Het hof is er echter niet van overtuigd dat van een dergelijke situatie nog steeds sprake is. De belangrijkste door de GI gestelde bodemeisen zien op de woonsituatie van de moeder en de hulpverlening voor haar. De moeder is weliswaar niet verhuisd, maar haar stelling dat het vinden van een woning lastig is zonder de urgentieverklaring die alleen geldt als [de minderjarige] bij haar woont, komt het hof plausibel voor. Verder gaat het hof er vooralsnog vanuit dat de moeder het hof correct heeft geïnformeerd dat de onenigheid met de buurtbewoners weer tot bedaren is gekomen. Voorts is gebleken dat de moeder onder behandeling staat van een psycholoog en dat de gezinsmanager de moeder bij een afspraak heeft vergezeld. Derhalve kan naar het oordeel van het hof niet worden gesteld dat de moeder weigert inzage te geven in de haar geboden hulpverlening.
Met de GI en de Raad is het hof van oordeel dat verder onderzocht moet worden wat nodig is om [de minderjarige] een veilige, rustige opvoedsituatie te bieden en welke ondersteuning voor de moeder daarbij noodzakelijk is, temeer nu alle betrokkenen het erover eens zijn dat [de minderjarige] hulp nodig heeft. Uit de stukken en het verhandelde ter zitting is echter onvoldoende gebleken dat dit onderzoek niet – thans weer - vanuit de thuissituatie in het kader van een ondertoezichtstelling kan plaatsvinden.
Gelet op hetgeen hiervoor is overwogen, is het hof van oordeel dat de uithuisplaatsing thans niet langer noodzakelijk is in het belang van zijn verzorging en opvoeding en dat er alternatieven voorhanden zijn om de bedreiging van de belangen van [de minderjarige] af te weren, althans niet is gebleken dat die reeds (zonder resultaat) zijn beproefd. Het hof zal derhalve het subsidiaire verzoek van de moeder toewijzen.

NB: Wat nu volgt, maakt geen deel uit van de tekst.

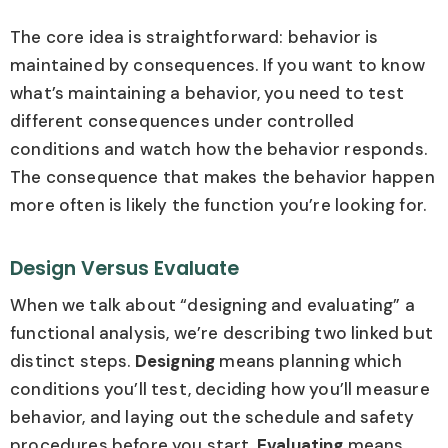
The core idea is straightforward: behavior is
maintained by consequences. If you want to know
what’s maintaining a behavior, you need to test
different consequences under controlled
conditions and watch how the behavior responds.
The consequence that makes the behavior happen
more often is likely the function you’re looking for.
Design Versus Evaluate
When we talk about “designing and evaluating” a
functional analysis, we’re describing two linked but
distinct steps.
Designing
means planning which
conditions you’ll test, deciding how you’ll measure
behavior, and laying out the schedule and safety
procedures before you start.
Evaluating
means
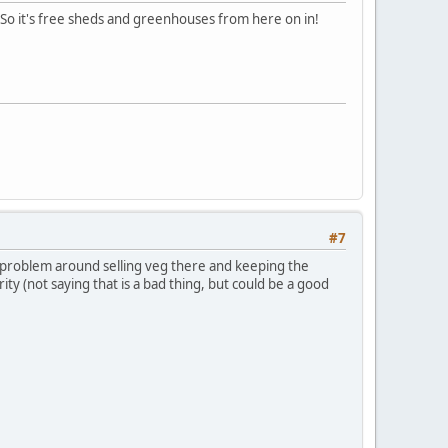
 So it's free sheds and greenhouses from here on in!
#7
 a problem around selling veg there and keeping the
arity (not saying that is a bad thing, but could be a good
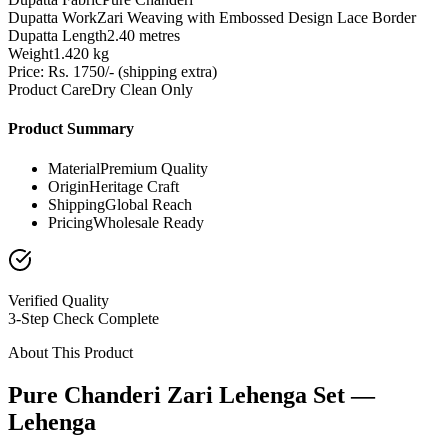
Dupatta Work
Zari Weaving with Embossed Design Lace Border
Dupatta Length
2.40 metres
Weight
1.420 kg
Price: Rs. 1750/- (shipping extra)
Product Care
Dry Clean Only
Product Summary
Material
Premium Quality
Origin
Heritage Craft
Shipping
Global Reach
Pricing
Wholesale Ready
Verified Quality
3-Step Check Complete
About This Product
Pure Chanderi Zari Lehenga Set —
Lehenga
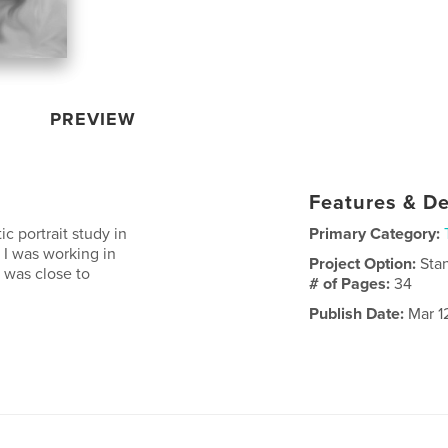
PREVIEW
Features & De
ic portrait study in
Primary Category:
 I was working in
Project Option:
Sta
 was close to
# of Pages:
34
Publish Date:
Mar 1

Vooral gezien de constatering van de politie dat de veiligheid van [de minderjarige] niet kan worden gewaarborgd in zijn oude woning (waar het conflict met buurtbewoners heeft plaatsgevonden), acht het hof het raadzaam dat de moeder haar voorstel om de thuisplaatsing van [de minderjarige] te laten plaatsvinden door middel van het Signs-of-Safety-programma gestand doet. Voorts verwacht het hof van de moeder dat zij meewerkt met de GI in het kader van de ondertoezichtstelling van [de minderjarige] en dat zij dus inzicht geeft in de opvoedingssituatie van [de minderjarige] , meewerkt aan verbetering daarvan en zich houdt aan de afspraken.

6.De beslissing

Het hof:
vernietigt de beschikking waarvan beroep, voor zover de beslissing ziet op de uithuisplaatsing vanaf heden tot 7 augustus 2016;
en in zoverre opnieuw recht doende:
wijst af het inleidend verzoek van de GI tot het verlenen van een machtiging uithuisplaatsing van [de minderjarige] voor zover dat verzoek betrekking heeft op de periode vanaf heden tot 7 augustus 2016;
bekrachtigt de beschikking waarvan beroep, voor zover aan het oordeel van het hof onderworpen, voor het overige;
verzoekt de griffier krachtens het bepaalde in het Besluit gezagsregisters een afschrift van deze uitspraak toe te zenden aan de griffier van de rechtbank Noord-Holland, afdeling civiel recht, team familie- en jeugdrecht ter attentie van het openbaar register;
wijst af het meer of anders verzochte.
Deze beschikking is gegeven door mr. H.A. van den Berg, mr. A.N. van de Beek, mr. P.J.W.M. Sliepenbeek, bijgestaan door mr. F.J.E. van Geijn als griffier, en is op 26 juli 2016 uitgesproken in het openbaar in tegenwoordigheid van de griffier.